DIRECTIONS: Reproduce the following data exactly, minus any images.
___ INFORMATION SHOWN
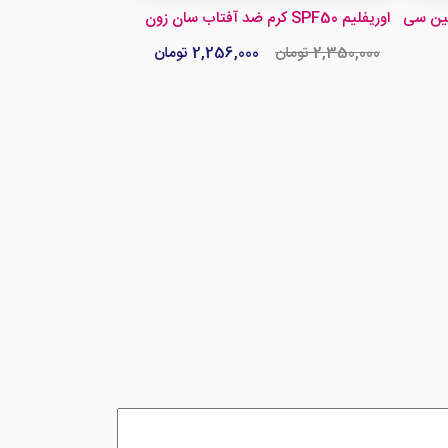
ی SPF50
کرم ضد آفتاب سان زون SPF50 اوریفلیم
2,350,000 تومان
2,256,000 تومان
______
RESPONSE TO THIS TASK:
ی SPF50
کرم ضد آفتاب سان زون SPF50 اوریفلیم
2,350,000 تومان
2,256,000 تومان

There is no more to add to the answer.